Encantador, sofisticado, perezoso y amante de los placeres, Francisco Esteban de Lorena, mujeriego empedernido y amoroso padre y esposo, transmitió a María Antonieta un buen porcentaje de sangre francesa. Su madre, Isabel Carlota de Orleans, había sido princesa real francesa y nieta de Luis xiii. Su hermano, el duque de Orleans, había sido regente de Luis xv. En cuanto a Francisco Esteban, pese a tener lazos de sangre con los Habsburgo por vía paterna y haber sido adoptado a los catorce años por la corte de Viena en 1723, el hecho de ser hijo de una lorenesa era para él importante. A la muerte de su padre, en 1729, heredó el título de duque de Lorena, dignidad que venía de la época de Carlomagno. Aun cuando Francisco Esteban fue obligado a entregar el ducado en 1735, la herencia lorenesa influiría en la conciencia de María Antonieta. La cesión del territorio fue parte de un complejo acuerdo europeo por el cual el suegro de Luis xv, a quien se había desposeído del título de rey de Polonia, estaría en posesión del ducado de Lorena mientras viviera, para luego pasar a formar parte del reino de Francia. A cambio, se concedió a Francisco Esteban el ducado de Toscana.
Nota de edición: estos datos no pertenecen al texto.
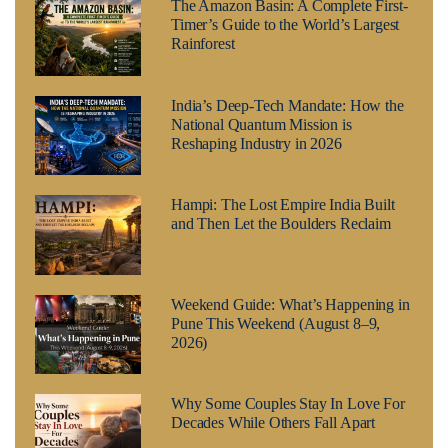
The Amazon Basin: A Complete First-
Timer’s Guide to the World’s Largest
Rainforest
India’s Deep-Tech Mandate: How the
National Quantum Mission is
Reshaping Industry in 2026
Hampi: The Lost Empire India Built
and Then Let the Boulders Reclaim
Weekend Guide: What’s Happening in
Pune This Weekend (August 8–9,
2026)
Why Some Couples Stay In Love For
Decades While Others Fall Apart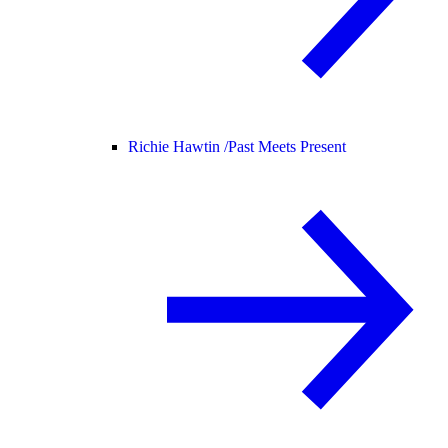
Richie Hawtin /
Past Meets Present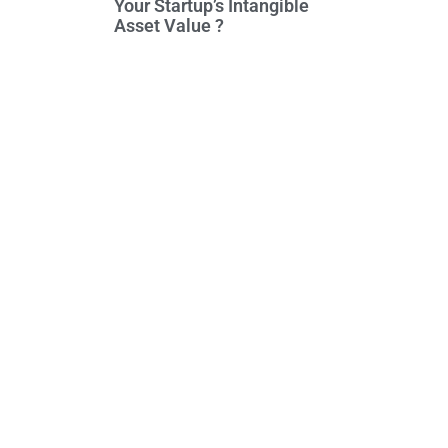
Your Startup’s Intangible
Asset Value ?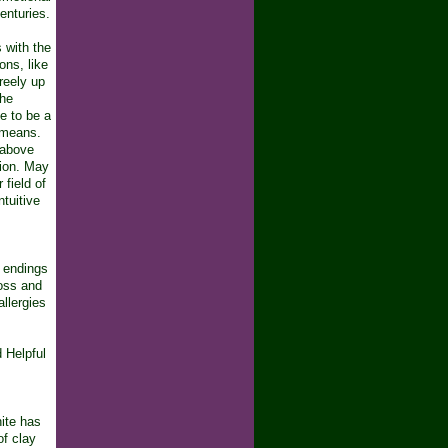
enturies.
s with the
ons, like
reely up
the
te to be a
c means.
 above
tion. May
 field of
tuitive
e endings
loss and
allergies
d Helpful
ite has
of clay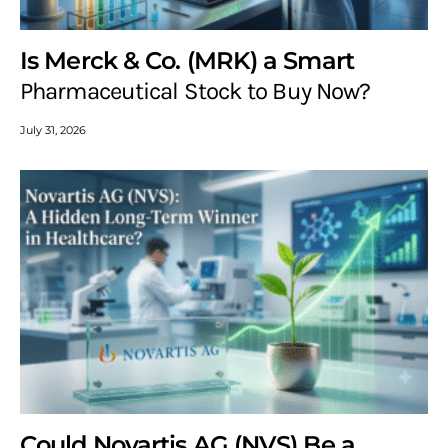
Is Merck & Co. (MRK) a Smart
Pharmaceutical Stock to Buy Now?
July 31, 2026
Could Novartis AG (NVS) Be a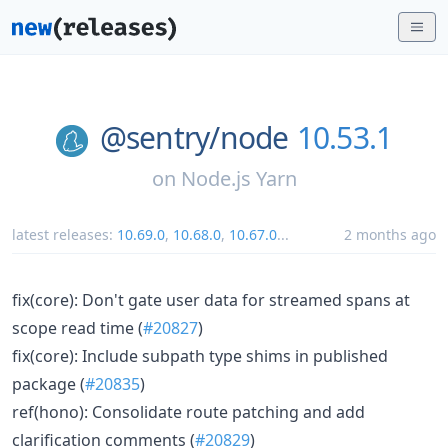
@sentry/
node
10.53.1
on
Node.js Yarn
latest releases:
10.69.0
,
10.68.0
,
10.67.0
...
2 months ago
fix(core): Don't gate user data for streamed spans at
scope read time (
#20827
)
fix(core): Include subpath type shims in published
package (
#20835
)
ref(hono): Consolidate route patching and add
clarification comments (
#20829
)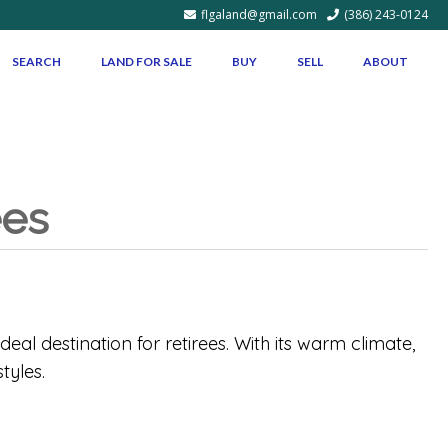
flgaland@gmail.com
(386) 243-0124
SEARCH
LAND FOR SALE
BUY
SELL
ABOUT
ees
deal destination for retirees. With its warm climate,
tyles.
La renuncia a la herencia familiar para complacer a Francia se presentó a Francisco Esteban como parte de una serie de circunstancias que le permitirían contraer matrimonio con María Teresa. Para ella, fue un apasionado enlace por amor. El embajador británico de Viena informó de que la joven archiduquesa «suspira y sufre todas las noches por su duque de Lorena. Si duerme, sólo sueña con él. Si está despierta, sólo habla de él a su dama de honor».10 En contra de los preceptos que tanto predicaría a sus hijas, María Teresa rechazó a un pretendiente mucho más egregio, el heredero de la corona española. En la medalla que se acuñó para las nupcias, la inscripción decía (en latín): al final nuestros deseos han dado su fruto.

Sin embargo, los deseos en cuestión no incluían el disfrute permanente por parte del novio de las posesiones hereditarias, como había asegurado Carlos vi, el futuro suegro: «Si no hay renuncia, no hay archiduquesa».11 María Teresa, claro está, creía (por lo menos en teoría) en la absoluta sumisión conyugal, otra doctrina que imbuiría a sus hijas, así que encontró la solución en tolerar, e incluso propiciar, las relaciones lorenesas de su esposo en la corte, así como la presencia de multitud de adláteres.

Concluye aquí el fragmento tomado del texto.